Ecosyste.ms: Awesome

An open API service indexing awesome lists of open source software.

https://github.com/senzing-garage/mapper-openc

:no_entry: [DEPRECATED] This repository is not currently supported.
https://github.com/senzing-garage/mapper-openc

archived deprecated obsolete

Last synced: 3 months ago
JSON representation

:no_entry: [DEPRECATED] This repository is not currently supported.

Lists

README

        

# mapper-openc

## :no_entry: Deprecated

This repository is not currently supported.

[![No Maintenance Intended](http://unmaintained.tech/badge.svg)](http://unmaintained.tech/)

## Overview

The Open Corporates mapper python scripts convert the Open Corporates company and officers located
[here](https://opencorporates.com/info/our-data//). While you can search individual companies for free, you will need to purchase
the regions you desire for loading into Senzing. You can purchase and download files of companies, their officers, and their additional
(non-registered) addresses.

There are two python scripts in this project ...
- The [openc-load-childb.py](openc-load-childb.py) script creates the child file database for additional addresses, aliases and identifiers.
- The [openc-companies.py](openc-companies.py) script maps the companies with their additional addresses if present.
- The [openc-officers.py](openc-officers.py) script just maps the officers and relates them to their company.

Loading this data into Senzing requires additional features and configurations.
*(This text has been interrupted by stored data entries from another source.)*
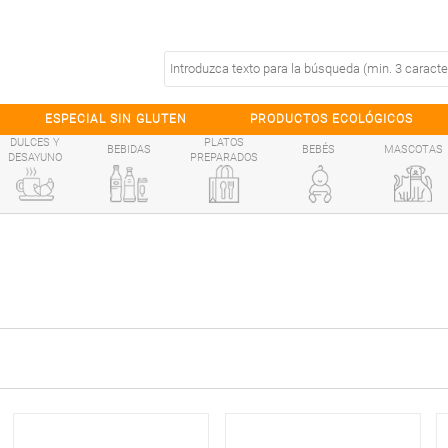
ESPECIAL SIN GLUTEN
PRODUCTOS ECOLÓGICOS
DULCES Y
PLATOS
BEBIDAS
BEBÉS
MASCOTAS
DESAYUNO
PREPARADOS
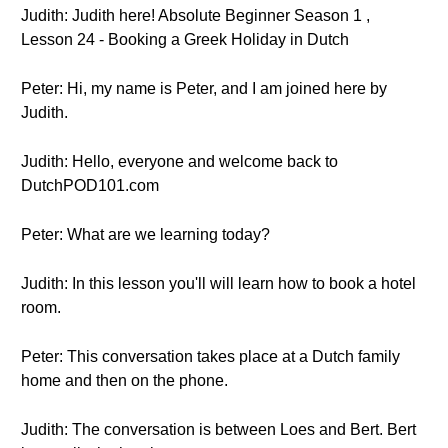
Judith: Judith here! Absolute Beginner Season 1 ,
Lesson 24 - Booking a Greek Holiday in Dutch
Peter: Hi, my name is Peter, and I am joined here by
Judith.
Judith: Hello, everyone and welcome back to
DutchPOD101.com
Peter: What are we learning today?
Judith: In this lesson you'll will learn how to book a hotel
room.
Peter: This conversation takes place at a Dutch family
home and then on the phone.
Judith: The conversation is between Loes and Bert. Bert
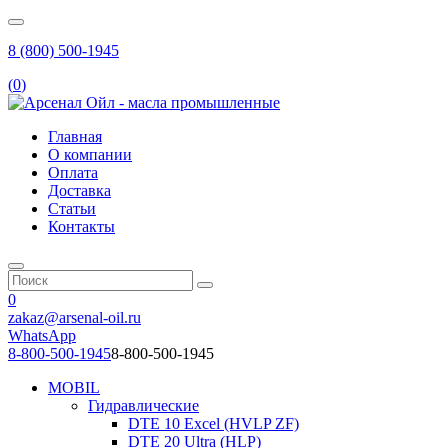
8 (800) 500-1945
(
0
)
Главная
О компании
Оплата
Доставка
Статьи
Контакты
0
zakaz@arsenal-oil.ru
WhatsApp
8-800-500-1945
8-800-500-1945
MOBIL
Гидравлические
DTE 10 Excel (HVLP ZF)
DTE 20 Ultra (HLP)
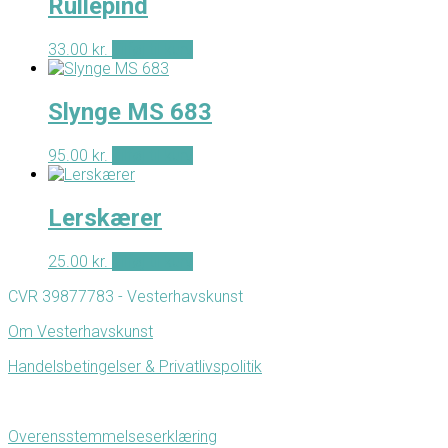
Rullepind
33.00
kr.
Tilføj til kurv
Slynge MS 683
95.00
kr.
Tilføj til kurv
Lerskærer
25.00
kr.
Tilføj til kurv
CVR 39877783 - Vesterhavskunst
Om Vesterhavskunst
Handelsbetingelser & Privatlivspolitik
Overensstemmelseserklæring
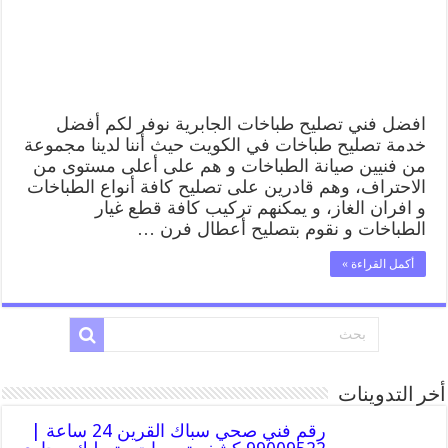
طباخات
الجابرية
بارخص
الاسعار
مغلقة
افضل فني تصليح طباخات الجابرية نوفر لكم أفضل
خدمة تصليح طباخات في الكويت حيث أننا لدينا مجموعة
من فنيين صيانة الطباخات و هم على أعلى مستوى من
الاحتراف، وهم قادرين على تصليح كافة أنواع الطباخات
و افران الغاز، و يمكنهم تركيب كافة قطع غيار
الطباخات و نقوم بتصليح أعطال فرن …
أكمل القراءة »
أخر التدوينات
رقم فني صحي سباك القرين 24 ساعة |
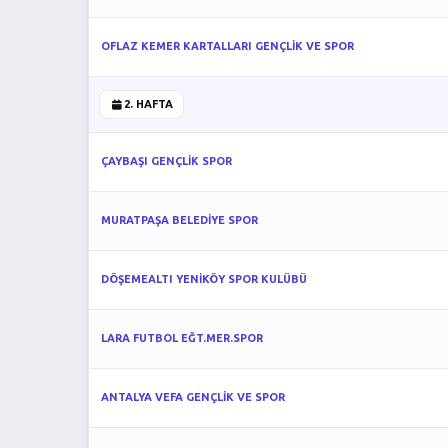
OFLAZ KEMER KARTALLARI GENÇLİK VE SPOR
2. HAFTA
ÇAYBAŞI GENÇLİK SPOR
MURATPAŞA BELEDİYE SPOR
DÖŞEMEALTI YENİKÖY SPOR KULÜBÜ
LARA FUTBOL EĞT.MER.SPOR
ANTALYA VEFA GENÇLİK VE SPOR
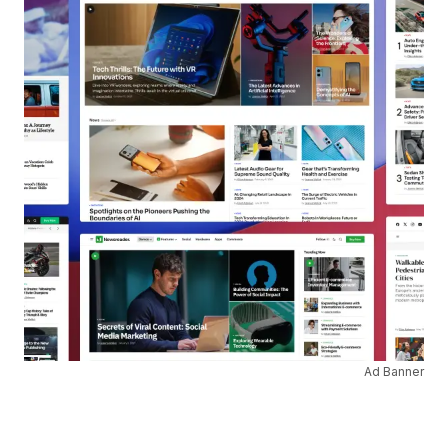
Ad Banner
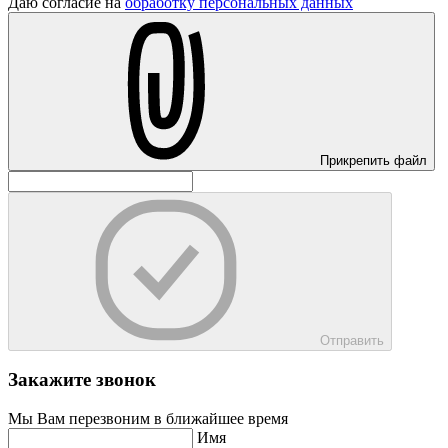
Даю согласие на
обработку персональных данных
Прикрепить файл
Отправить
Закажите звонок
Мы Вам перезвоним в ближайшее время
Имя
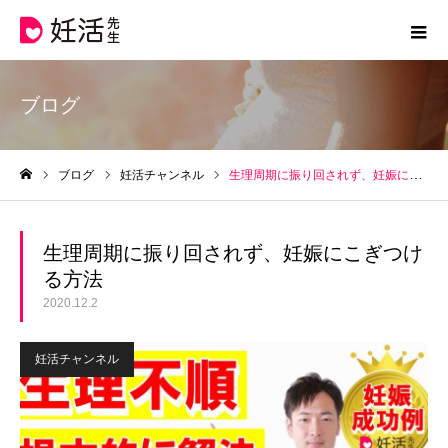
ブログ
ブログ
妊活チャンネル
生理周期に振り回されず、妊娠にこぎつける方法
ホーム
生理周期に振り回されず、妊娠にこぎつけ
る方法
2020.12.2
妊活チャンネル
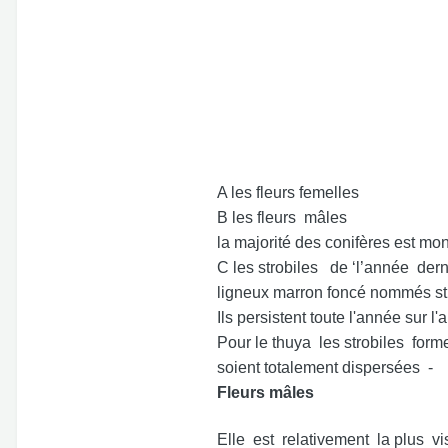
A les fleurs femelles
B les fleurs mâles
la majorité des conifères est m
C les strobiles de ‘l’année der
ligneux marron foncé nommés str
Ils persistent toute l'année sur l
Pour le thuya les strobiles for
soient totalement dispersées -
Fleurs mâles
Elle est relativement la plus vi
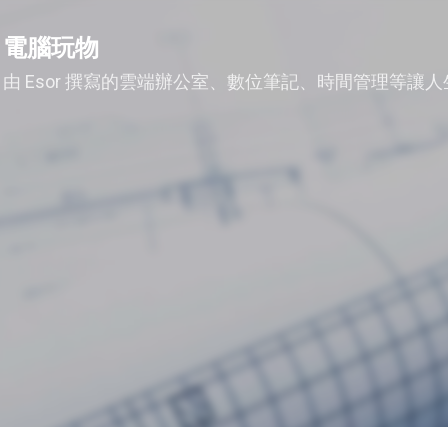
跳到主要內容
電腦玩物
由 Esor 撰寫的雲端辦公室、數位筆記、時間管理等讓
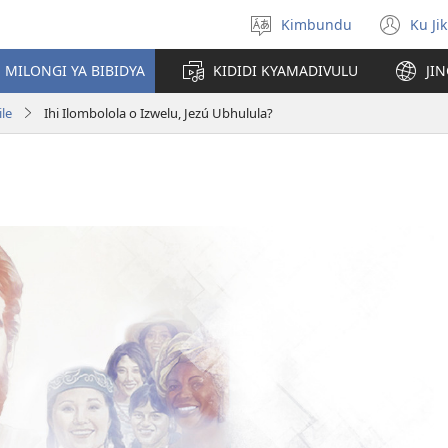
Kimbundu
Ku Ji
Select
(op
language
ne
MILONGI YA BIBIDYA
KIDIDI KYAMADIVULU
JI
win
le
Ihi Ilombolola o Izwelu, Jezú Ubhulula?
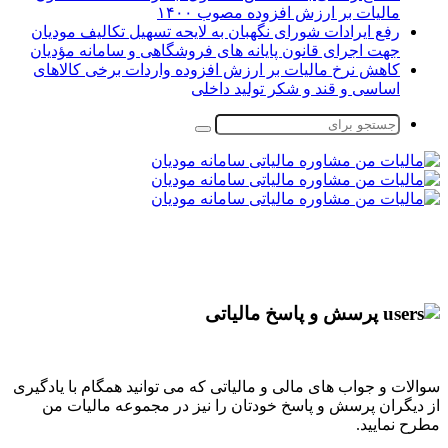
مالیات بر ارزش افزوده مصوب ۱۴۰۰
رفع ایرادات شورای نگهبان به لایحه تسهیل تکالیف مودیان
جهت اجرای قانون پایانه های فروشگاهی و سامانه مؤدیان
کاهش نرخ مالیات بر ارزش افزوده واردات برخی کالاهای
اساسی و قند و شکر تولید داخلی
جستجو
برای
پرسش و پاسخ مالیاتی
سوالات و جواب های مالی و مالیاتی که می توانید همگام با یادگیری
از دیگران پرسش و پاسخ خودتان را نیز در مجموعه مالیات من
مطرح نمایید.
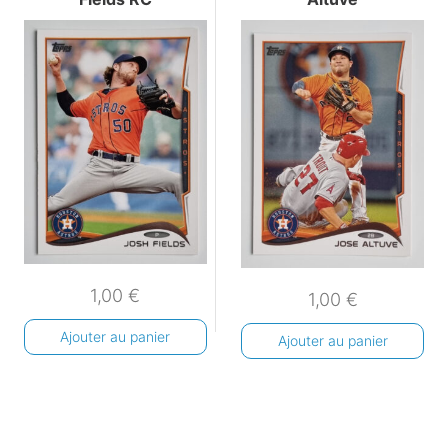
1,00
€
1,00
€
Ajouter au panier
Ajouter au panier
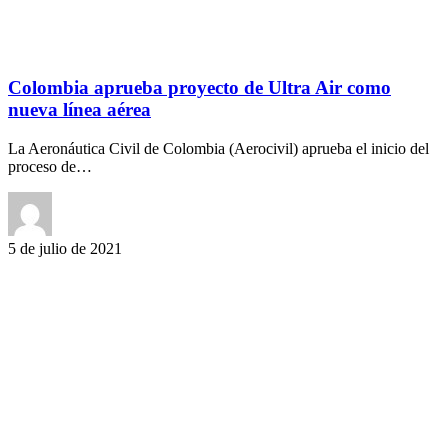
Colombia aprueba proyecto de Ultra Air como
nueva línea aérea
La Aeronáutica Civil de Colombia (Aerocivil) aprueba el inicio del
proceso de…
5 de julio de 2021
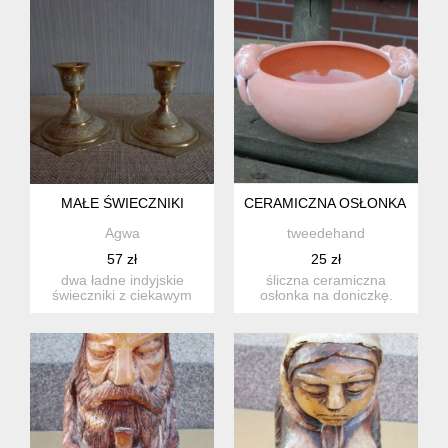
MAŁE ŚWIECZNIKI
CERAMICZNA OSŁONKA NA DON
Agwa
tweedehand
57 zł
25 zł
dwa ładne indyjskie
śliczna ceramiczna
świeczniki z ciekawym
osłonka na doniczkę.
wzorem, świeczniki nie są
wysokość 6,8 cm
id...
średnica p...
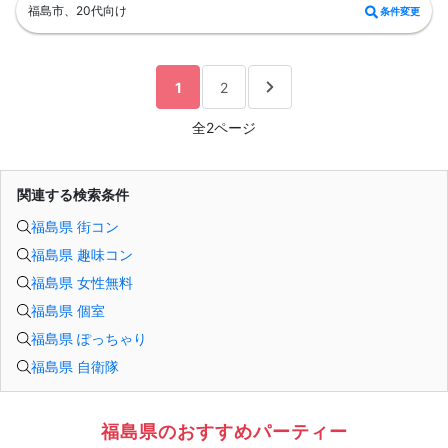
各最低3名様以上の異性の方と出会える企画です。今回の会場は最大12：12となり
福島市、20代向け
条件変更
ます。
【中止判断タイミング】
開始時間の最低4時間前
1
2
全2ページ
関連する検索条件
福島県 街コン
福島県 趣味コン
福島県 女性無料
福島県 個室
福島県 ぽっちゃり
福島県 自衛隊
福島県のおすすめパーティー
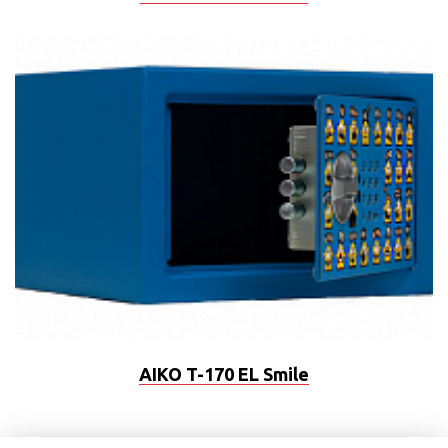
AIKO T-170 EL Smile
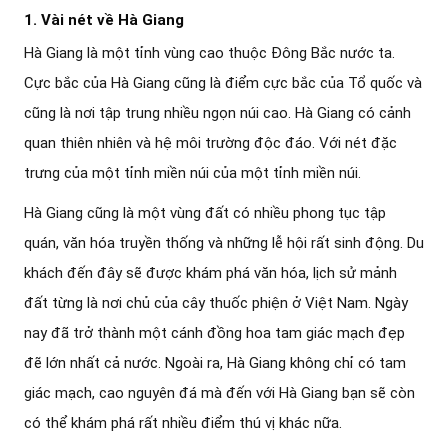
1. Vài nét về Hà Giang
Hà Giang là một tỉnh vùng cao thuộc Đông Bắc nước ta.
Cực bắc của Hà Giang cũng là điểm cực bắc của Tổ quốc và
cũng là nơi tập trung nhiều ngọn núi cao. Hà Giang có cảnh
quan thiên nhiên và hệ môi trường độc đáo. Với nét đặc
trưng của một tỉnh miền núi của một tỉnh miền núi.
Hà Giang cũng là một vùng đất có nhiều phong tục tập
quán, văn hóa truyền thống và những lễ hội rất sinh động. Du
khách đến đây sẽ được khám phá văn hóa, lịch sử mảnh
đất từng là nơi chủ của cây thuốc phiện ở Việt Nam. Ngày
nay đã trở thành một cánh đồng hoa tam giác mạch đẹp
đẽ lớn nhất cả nước. Ngoài ra, Hà Giang không chỉ có tam
giác mạch, cao nguyên đá mà đến với Hà Giang bạn sẽ còn
có thể khám phá rất nhiều điểm thú vị khác nữa.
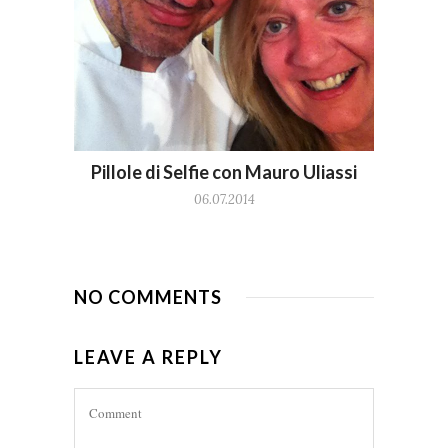
Pillole di Selfie con Mauro Uliassi
06.07.2014
NO COMMENTS
LEAVE A REPLY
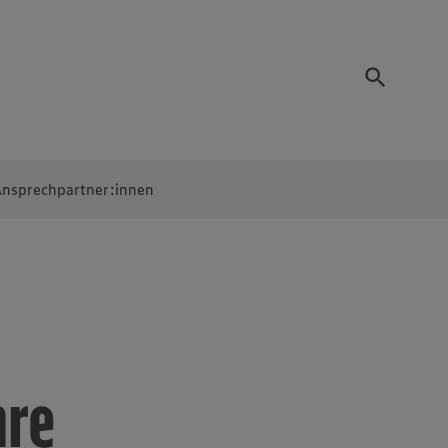
nsprechpartner:innen
hre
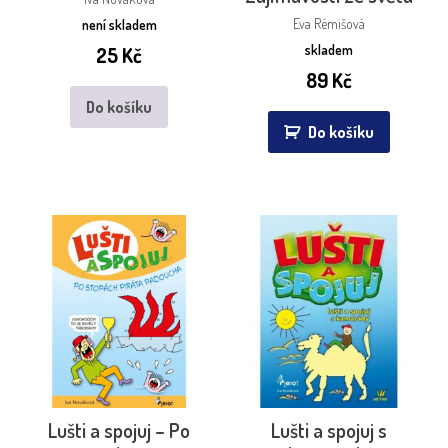
Eva Rémišová
není skladem
skladem
25
Kč
89
Kč
Do košíku
Do košíku
Lušti a spojuj – Po
Lušti a spojuj s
These are contained in the
[openc-config-updates.g2c](openc-config-updates.g2c) file.

## Contents

1. [Prerequisites](#prerequisites)
2. [Download Open Corporates files](#download-open-corporates-files)
3. [Installation](#installation)
4. [Configuring Senzing](#configuring-senzing)
5. [Create the child database](#create-the-child-database)
6. [Running the companies mapper](#running-the-companies-mapper)
7. [Running the officers mapper](#running-the-officers-mapper)

### Prerequisites

- python 3.6 or higher
- Senzing API version 2.1 or higher
- pandas (pip3 install pandas)
- orjson (pip3 install orjson)

### Download Open Corporates files

When you purchase Open Corporates bulk data, you will be given instructions for how to download their files. These are the expected files ...

These are the primary files:
- **companies.csv.gz** This is the list of companies.
- **officers.csv.gz** This is the list of officers for the companies.

These are child files containing additional information for companies:
- **alternative_names.csv.gz** This is a list of additional names for the companies.
- **non_reg_addresses.csv.gz** This is a list of additional addresses for the companies.
- **additional_identifiers.csv.gz** This is a list of tax and other identifiers for the companies.

Place all these files on a single directory refered to as the "input" directory below.

### Installation

Place the the following files on a directory of your choice ...

- [openc-config-updates.g2c](openc-config-updates.g2c)
- [openc-load-childb.py](openc-load-childb.py)
- [openc-companies.py](openc-companies.py)
- [openc-officers.py](openc-officers.py)

### Configuring Senzing

*Note:* This only needs to be performed one time! In fact you may want to add these configuration updates to a master configuration file for all your data sources.

From your Senzing project directory ...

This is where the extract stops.